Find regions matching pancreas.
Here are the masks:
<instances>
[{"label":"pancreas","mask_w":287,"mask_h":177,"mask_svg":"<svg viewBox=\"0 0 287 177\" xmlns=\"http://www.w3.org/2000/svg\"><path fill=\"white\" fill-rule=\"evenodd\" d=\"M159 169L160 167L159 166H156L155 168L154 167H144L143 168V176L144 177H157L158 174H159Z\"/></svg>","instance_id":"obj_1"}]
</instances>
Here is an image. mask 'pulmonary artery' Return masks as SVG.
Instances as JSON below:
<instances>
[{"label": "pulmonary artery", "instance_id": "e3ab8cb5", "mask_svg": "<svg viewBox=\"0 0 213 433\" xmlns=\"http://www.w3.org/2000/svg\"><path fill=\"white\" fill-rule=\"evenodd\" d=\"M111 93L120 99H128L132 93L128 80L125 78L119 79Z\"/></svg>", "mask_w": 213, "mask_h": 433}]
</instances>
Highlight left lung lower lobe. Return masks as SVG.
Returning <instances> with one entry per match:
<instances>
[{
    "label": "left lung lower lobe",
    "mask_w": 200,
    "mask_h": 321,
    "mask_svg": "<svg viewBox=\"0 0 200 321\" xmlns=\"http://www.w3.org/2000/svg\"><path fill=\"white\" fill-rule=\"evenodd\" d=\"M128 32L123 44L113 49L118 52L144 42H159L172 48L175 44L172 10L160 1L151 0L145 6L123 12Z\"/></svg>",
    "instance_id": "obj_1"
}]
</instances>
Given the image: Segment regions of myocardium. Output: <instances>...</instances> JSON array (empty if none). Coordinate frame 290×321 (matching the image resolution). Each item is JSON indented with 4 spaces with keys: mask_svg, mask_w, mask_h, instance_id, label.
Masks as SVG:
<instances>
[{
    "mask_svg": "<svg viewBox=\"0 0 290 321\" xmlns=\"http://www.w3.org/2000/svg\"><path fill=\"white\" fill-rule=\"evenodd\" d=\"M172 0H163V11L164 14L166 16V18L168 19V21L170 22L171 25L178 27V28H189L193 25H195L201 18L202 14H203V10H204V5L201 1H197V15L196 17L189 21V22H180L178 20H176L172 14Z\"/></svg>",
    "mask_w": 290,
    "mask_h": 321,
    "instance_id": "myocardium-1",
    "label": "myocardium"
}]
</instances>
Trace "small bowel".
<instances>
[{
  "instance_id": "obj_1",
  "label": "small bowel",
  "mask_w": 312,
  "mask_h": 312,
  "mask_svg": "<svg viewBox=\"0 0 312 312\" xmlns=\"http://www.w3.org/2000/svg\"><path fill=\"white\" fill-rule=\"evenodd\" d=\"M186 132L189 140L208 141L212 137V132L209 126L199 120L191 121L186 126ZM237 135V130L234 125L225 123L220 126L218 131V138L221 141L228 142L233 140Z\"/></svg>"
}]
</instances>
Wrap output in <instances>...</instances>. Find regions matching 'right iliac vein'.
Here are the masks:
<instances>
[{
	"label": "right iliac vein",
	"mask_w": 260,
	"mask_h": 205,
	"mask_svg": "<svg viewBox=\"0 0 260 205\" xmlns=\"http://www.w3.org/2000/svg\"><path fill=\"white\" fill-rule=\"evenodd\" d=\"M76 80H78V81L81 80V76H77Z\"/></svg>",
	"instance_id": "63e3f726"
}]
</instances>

========================

PROBLEM TO SOLVE –
Set the data down again in full, exactly as given.

TASK OUTPUT –
Find regions matching pancreas.
Here are the masks:
<instances>
[{"label":"pancreas","mask_w":287,"mask_h":177,"mask_svg":"<svg viewBox=\"0 0 287 177\" xmlns=\"http://www.w3.org/2000/svg\"><path fill=\"white\" fill-rule=\"evenodd\" d=\"M159 169L160 167L159 166H156L155 168L154 167H144L143 168V176L144 177H157L158 174H159Z\"/></svg>","instance_id":"obj_1"}]
</instances>
Here is an image. mask 'pulmonary artery' Return masks as SVG.
Instances as JSON below:
<instances>
[{"label": "pulmonary artery", "instance_id": "e3ab8cb5", "mask_svg": "<svg viewBox=\"0 0 213 433\" xmlns=\"http://www.w3.org/2000/svg\"><path fill=\"white\" fill-rule=\"evenodd\" d=\"M111 93L120 99H128L132 93L128 80L125 78L119 79Z\"/></svg>", "mask_w": 213, "mask_h": 433}]
</instances>
Highlight left lung lower lobe. Return masks as SVG.
Returning <instances> with one entry per match:
<instances>
[{
    "label": "left lung lower lobe",
    "mask_w": 200,
    "mask_h": 321,
    "mask_svg": "<svg viewBox=\"0 0 200 321\" xmlns=\"http://www.w3.org/2000/svg\"><path fill=\"white\" fill-rule=\"evenodd\" d=\"M128 32L123 44L113 49L118 52L144 42H159L172 48L175 44L172 10L160 1L151 0L145 6L123 12Z\"/></svg>",
    "instance_id": "obj_1"
}]
</instances>
Given the image: Segment regions of myocardium. Output: <instances>...</instances> JSON array (empty if none). Coordinate frame 290×321 (matching the image resolution). Each item is JSON indented with 4 spaces with keys: mask_svg, mask_w, mask_h, instance_id, label.
Masks as SVG:
<instances>
[{
    "mask_svg": "<svg viewBox=\"0 0 290 321\" xmlns=\"http://www.w3.org/2000/svg\"><path fill=\"white\" fill-rule=\"evenodd\" d=\"M172 0H163V11L164 14L166 16V18L168 19V21L170 22L171 25L178 27V28H189L193 25H195L201 18L202 14H203V10H204V5L201 1H197V15L196 17L189 21V22H180L178 20H176L172 14Z\"/></svg>",
    "mask_w": 290,
    "mask_h": 321,
    "instance_id": "myocardium-1",
    "label": "myocardium"
}]
</instances>
Trace "small bowel".
<instances>
[{
  "instance_id": "obj_1",
  "label": "small bowel",
  "mask_w": 312,
  "mask_h": 312,
  "mask_svg": "<svg viewBox=\"0 0 312 312\" xmlns=\"http://www.w3.org/2000/svg\"><path fill=\"white\" fill-rule=\"evenodd\" d=\"M186 132L189 140L208 141L212 137V132L209 126L199 120L191 121L186 126ZM237 135V130L234 125L225 123L220 126L218 131V138L221 141L228 142L233 140Z\"/></svg>"
}]
</instances>
Wrap output in <instances>...</instances>. Find regions matching 'right iliac vein'.
Here are the masks:
<instances>
[{
	"label": "right iliac vein",
	"mask_w": 260,
	"mask_h": 205,
	"mask_svg": "<svg viewBox=\"0 0 260 205\" xmlns=\"http://www.w3.org/2000/svg\"><path fill=\"white\" fill-rule=\"evenodd\" d=\"M76 80H78V81L81 80V76H77Z\"/></svg>",
	"instance_id": "63e3f726"
}]
</instances>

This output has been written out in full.